En ese mismo momento, papá se apartó del chiffonier y dijo:
– Hablando de bicicletas, convendrá que lleve la de Fannie al cobertizo y traiga también los baúles. Charles, tal vez puedas echarme una mano.
– Un minuto, señor…
Charles detuvo a Edwin poniéndole una mano en el brazo.
– ¿Señor? -Las cejas de Edwin se alzaron, en sorpresa, y su boca dibujó una mueca divertida-. Charles, ¿desde cuándo me llamas señor?
– Hoy me parece apropiado. Pensé que, mientras estemos todos juntos, como la señora Walcott se siente tan bien y Fannie acaba de llegar, y hay un ambiente festivo, bien podría sumarme. -Tomó la mano de Emily y la acercó a él-. Quiero anunciarles que le he pedido a Emily que sea mi esposa y ha aceptado… por fin.
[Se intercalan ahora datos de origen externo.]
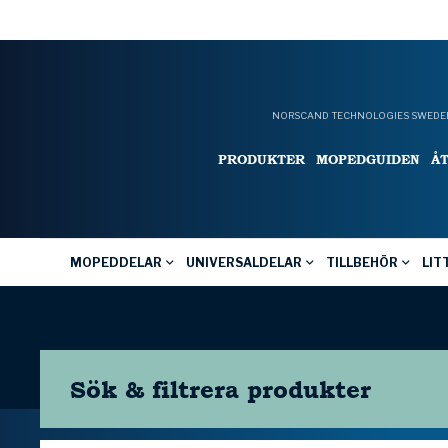
NORSCAND TECHNOLOGIES SWEDEN
PRODUKTER
MOPEDGUIDEN
Å
MOPEDDELAR
UNIVERSALDELAR
TILLBEHÖR
LIT
Sök & filtrera
produkter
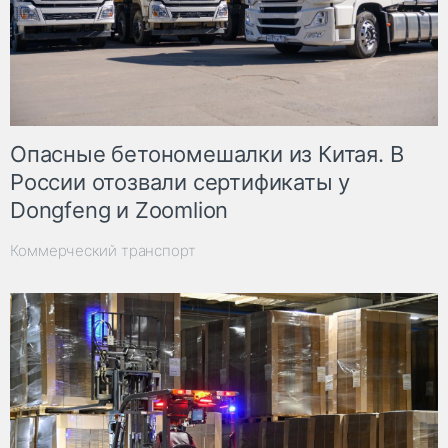
Опасные бетономешалки из Китая. В
России отозвали сертификаты у
Dongfeng и Zoomlion
Коммерческий транспорт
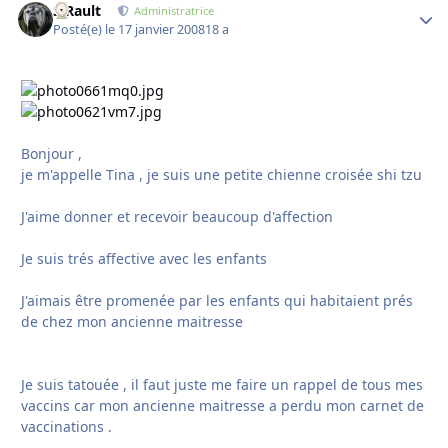
S.Rault
Autho
Administratrice
Posté(e)
le 17 janvier 2008
18 a
Bonjour ,
je m'appelle Tina , je suis une petite chienne croisée shi tzu
J'aime donner et recevoir beaucoup d'affection
Je suis trés affective avec les enfants
J'aimais être promenée par les enfants qui habitaient prés
de chez mon ancienne maitresse
Je suis tatouée , il faut juste me faire un rappel de tous mes
vaccins car mon ancienne maitresse a perdu mon carnet de
vaccinations .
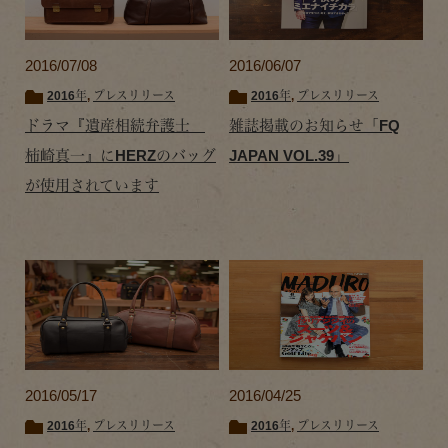
2016/07/08
2016/06/07
2016年
,
プレスリリース
2016年
,
プレスリリース
ドラマ『遺産相続弁護士
雑誌掲載のお知らせ「FQ
柿崎真一』にHERZのバッグ
JAPAN VOL.39」
が使用されています
2016/05/17
2016/04/25
2016年
,
プレスリリース
2016年
,
プレスリリース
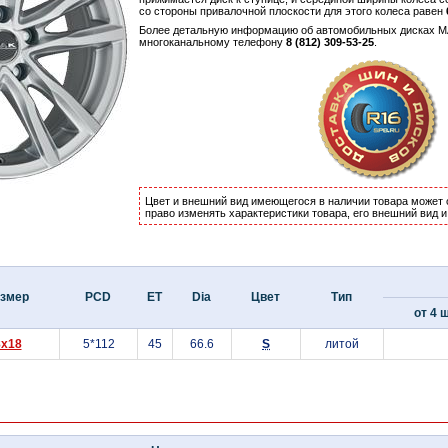
со стороны привалочной плоскости для этого колеса равен
Более детальную информацию об автомобильных дисках M
многоканальному телефону
8 (812) 309-53-25
.
Цвет и внешний вид имеющегося в наличии товара может 
право изменять характеристики товара, его внешний вид 
змер
PCD
ET
Dia
Цвет
Тип
от 4 ш
8x18
5*112
45
66.6
S
литой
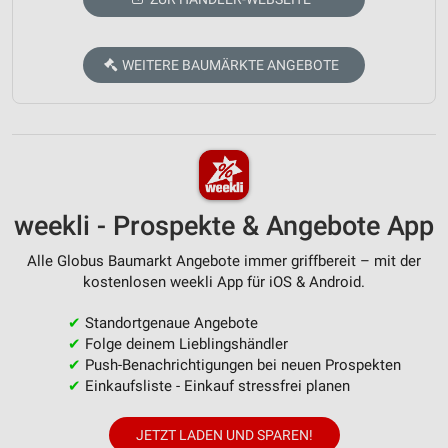
WEITERE BAUMÄRKTE ANGEBOTE
weekli - Prospekte & Angebote App
Alle Globus Baumarkt Angebote immer griffbereit – mit der
kostenlosen weekli App für iOS & Android.
✔
Standortgenaue Angebote
✔
Folge deinem Lieblingshändler
✔
Push-Benachrichtigungen bei neuen Prospekten
✔
Einkaufsliste - Einkauf stressfrei planen
JETZT LADEN UND SPAREN!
La muchacha se sintió invadida por una multitud de sensaciones: una abrumadora sensación de fatalidad, ahora que el anuncio estaba hecho, opuesta a la dicha de ver la expresión complacida en el rostro de sus padres y diversión ante la reacción de Frankie.
– ¡Hurra! Ya era hora.
Todos rieron e intercambiaron abrazos. Josephine le secó una lágrima y papá palmeó a Charles en el brazo, le estrechó la mano con vigor y le dio una fuerte palmada en la espalda. Fannie besó a Charles en la mejilla y, en medio de todo, alguien golpeó la puerta, abajo.
– Emily. -Era Tarsy, que se esforzaba por hacerse oír por encima del feliz barullo-. ¿Puedo entrar?
Emily se asomó por la escalera y gritó:
– ¡Pasa, Tarsy, estamos aquí arriba!